Sono varie le ipotesi che gli studiosi hanno avanzato sull'origine del
toponimo Donnas che, nel tempo, si è presentato in diverse grafie:
Donacium, burgum Donatii o Donacii, Donasio, Donas, Donnaz, Donnas.
• Per Louis Christillin deriverebbe dal latino
donax, vale a dire olmeto, in quanto, in passato, nella pianura si ergevano
gli olmi del cui legno si servivano i Romani per la fabbricazione di armi.
• Secondo quanto sostengono Pierre Louis Vescoz e
Renato Grilletto, l'arundo donax è una canna comune
che nell'antichità cresceva abbondante nella piana alluvionale
e paludosa della Dora e che era usata per confezionare ceste.
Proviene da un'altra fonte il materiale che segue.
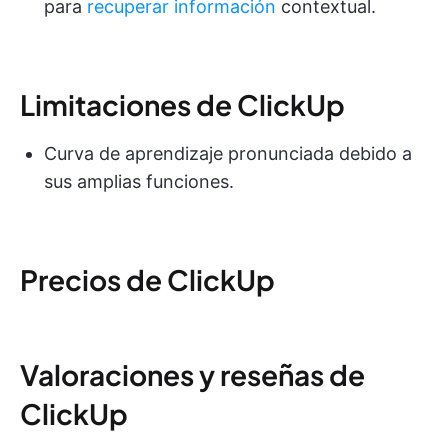
para
recuperar información
contextual.
Limitaciones de ClickUp
Curva de aprendizaje pronunciada debido a
sus amplias funciones.
Precios de ClickUp
Valoraciones y reseñas de
ClickUp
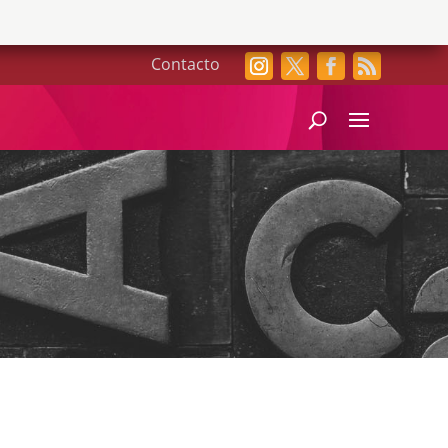
Contacto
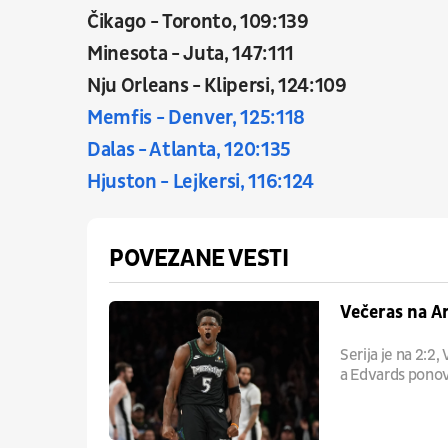
Čikago - Toronto, 109:139
Minesota - Juta, 147:111
Nju Orleans - Klipersi, 124:109
Memfis - Denver, 125:118
Dalas - Atlanta, 120:135
Hjuston - Lejkersi, 116:124
POVEZANE VESTI
Večeras na A
Serija je na 2:2
a Edvards ponov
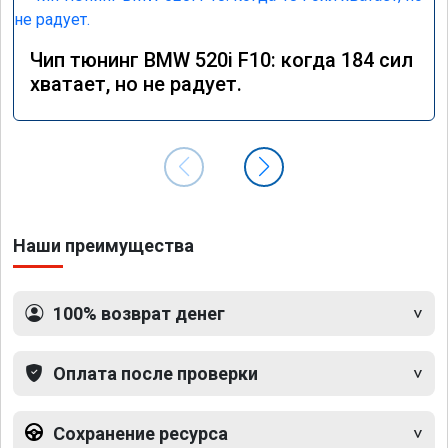
Чип тюнинг BMW 520i F10: когда 184 сил
хватает, но не радует.
Наши преимущества
100% возврат денег
Оплата после проверки
Сохранение ресурса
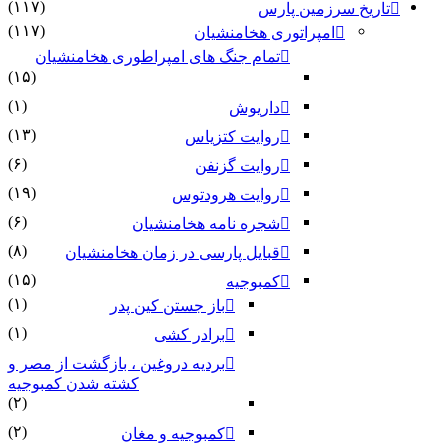
(۱۱۷)
تاریخ سرزمین پارس
(۱۱۷)
امپراتوری هخامنشیان
تمام جنگ های امپراطوری هخامنشیان
(۱۵)
(۱)
داریوش
(۱۳)
روایت کتزیاس
(۶)
روایت گزنفن
(۱۹)
روایت هرودتوس
(۶)
شجره نامه هخامنشیان
(۸)
قبایل پارسی در زمان هخامنشیان
(۱۵)
کمبوجیه
(۱)
باز جستن کین پدر
(۱)
برادر کشی
بردیه دروغین ، بازگشت از مصر و
کشته شدن کمبوجیه
(۲)
(۲)
کمبوجیه و مغان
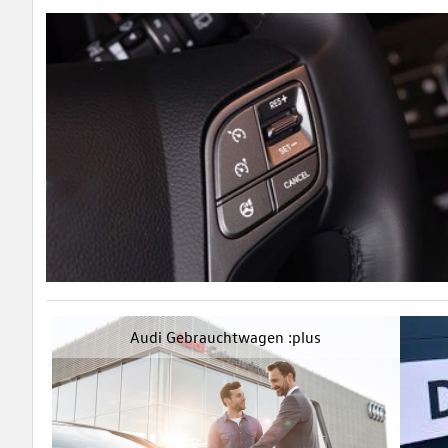
Audi Gebrauchtwagen :plus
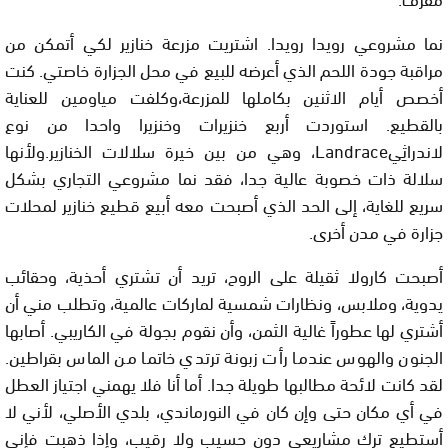
نما مشروعي رويدا رويدا. اشتريت مزرعة خنازير لكي أتمكن من
مراقبة جودة اللحم الذي أعرضه للبيع في محل الجزارة خاصتي. كنت
أخصص أيام الاثنين بكاملها للمزرعة،وكلفت مياومين للعناية
بالقطيع. استوردت أربع خنزيرات وخنزيرا واحدا من نوع
لاندراثِي
Landrace
، وهي من بين خيرة سلالات الخنازير.ولأنها
سلالة ذات خصوبة عالية جدا، فقد نما مشروعي التجاري بشكل
سريع للغاية، إلى الحد الذي أصبحت معه أبيع قطيع خنازير لمحلات
جزارة في مدن أخرى.
أصبحت كارولا ثقيلة على الروح، تريد أن تشتري أحذية، وحقائب
يدوية، وملابس، ونظارات شمسية لماركات عالمية، وتطلب مني أن
أشتري لها عطوراً غالية الثمن، وأن نقوم بجولة في الكاريبي. أصابها
الجنون والهوس عندما رأت زبونة ترتدي خاتما من الماس بقراطين.
لقد كانت لائحة مطالبها طويلة جدا. أما أنا فلا يهمني اجتياز العطل
في أي مكان حتى وإن كان في النورماندي، بلدي الأصلي، لأني لا
أستطيع ترك مشاريعي دون حسيب ولا رقيب، وإذا ذهبت فإني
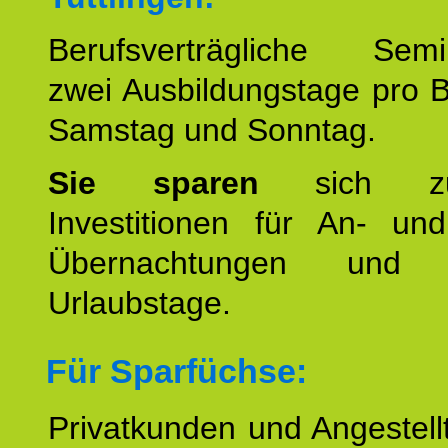
Berufsverträgliche Semin
zwei Ausbildungstage pro 
Samstag und Sonntag.
Sie sparen
sich zu
Investitionen für An- und
Übernachtungen und w
Urlaubstage.
Für Sparfüchse:
Privatkunden und Angestel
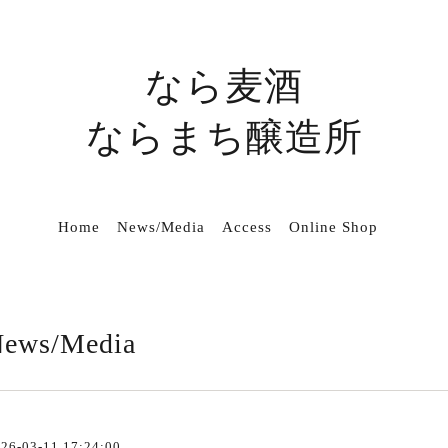
なら麦酒
ならまち醸造所
Home
News/Media
Access
Online Shop
ews/Media
26-03-11 17:24:00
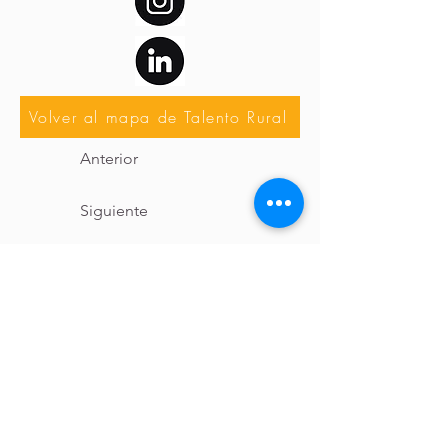
Volver al mapa de Talento Rural
Anterior
Siguiente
• Carla Marcato, sulla base di citazioni nella
forma De Donatis e De Donazo, propende per la derivazione dal nome proprio
Donatus.
• Orfeo Zanolli infine fa discendere il nome dal
donnasc, un tipo di castagno diffuso nella zona e citato in documenti
del XIV secolo.
Le frazioni del Comune sono 26, ma i nomi di località
sono molti di più: Albard, Artada, Balmasse, Barat, Barme, Berriu,
Beuby, Bodonne, Bondon, Bonze, Chanton, Chelevrinne, Chenail, Cignas,
Clapey, Coudrette, Fabrique, Fioley, Glaires, Grand-Vert, I Pian, La Balma,
La Cerva, Lilla, Lius, Mamy, Montat, Montey, La Moya, Novesse, Outrefer,
Paians, Painfey, Pampery, Perroz, Peyron, Place, Planet, Piole, Pomerou,
Porcelette, Pramotton, Praposa, Prelle, Reisen, Ronc, Rondevacca, Rossignod,
Rovarey.
Alcuni toponimi traggono origine dalle caratteristiche del luogo come,
ad esempio, Rovarey (luogo ricco di querce, robur, roboris in latino)
o Lilla (probabilmente l'isola che un tempo due bracci della Dora formava
nella zona), in altri casi invece il significato viene legato ad una leggenda,
come quella dell'origine di Pramotton.